Shiqian Ma is a professor in the Department of Applied Mathematics and Statistics and a member of the Data Science and AI Institute (DSAI) at Johns Hopkins University. He is also affiliated with the Department of Computer Science and the Department of Electrical and Computer Engineering.
His research focuses on the mathematical foundations of modern AI, with particular emphasis on optimization, geometry, and machine learning. He develops scalable optimization algorithms and mathematical frameworks for efficient and reliable training of foundation models and large-scale machine learning systems.

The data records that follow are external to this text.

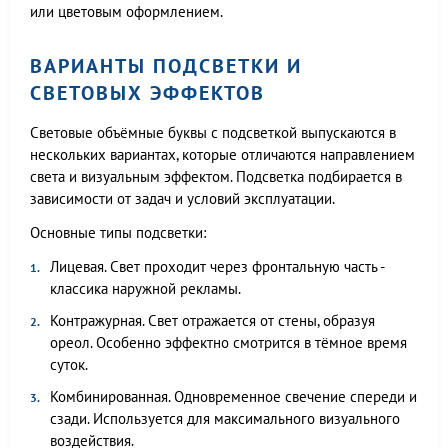
или цветовым оформлением.
ВАРИАНТЫ ПОДСВЕТКИ И
СВЕТОВЫХ ЭФФЕКТОВ
Световые объёмные буквы с подсветкой выпускаются в
нескольких вариантах, которые отличаются направлением
света и визуальным эффектом. Подсветка подбирается в
зависимости от задач и условий эксплуатации.
Основные типы подсветки:
Лицевая. Свет проходит через фронтальную часть -
классика наружной рекламы.
Контражурная. Свет отражается от стены, образуя
ореол. Особенно эффектно смотрится в тёмное время
суток.
Комбинированная. Одновременное свечение спереди и
сзади. Используется для максимального визуального
воздействия.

Ma currently serves as an action editor for the Journal of Machine Learning Research (JMLR) and Transactions on Machine Learning Research (TMLR), and an associate editor for SIAM Journal on Optimization (SIOPT) and Journal of Optimization Theory and Applications (JOTA). He has served as a senior area chair for NeurIPS, ICML, and AISTATS, among other leading machine learning conferences.

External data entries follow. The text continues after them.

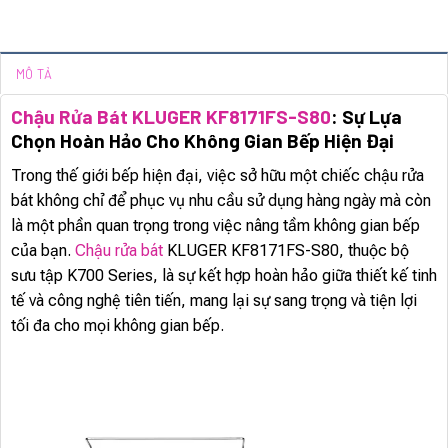
MÔ TẢ
Chậu Rửa Bát KLUGER KF8171FS-S80
: Sự Lựa
Chọn Hoàn Hảo Cho Không Gian Bếp Hiện Đại
Trong thế giới bếp hiện đại, việc sở hữu một chiếc chậu rửa
bát không chỉ để phục vụ nhu cầu sử dụng hàng ngày mà còn
là một phần quan trọng trong việc nâng tầm không gian bếp
của bạn.
Chậu rửa bát
KLUGER KF8171FS-S80, thuộc bộ
sưu tập K700 Series, là sự kết hợp hoàn hảo giữa thiết kế tinh
tế và công nghệ tiên tiến, mang lại sự sang trọng và tiện lợi
tối đa cho mọi không gian bếp.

His research is supported by the National Science Foundation and the Office of Naval Research. His work on Riemannian optimization has been recognized by the 2024 INFORMS Computing Society Prize and the 2024 SIAM Review SIGEST Award.
Ma received his BS in mathematics from Peking University, MS in computational mathematics from Chinese Academy of Sciences, and PhD in operations research from Columbia University.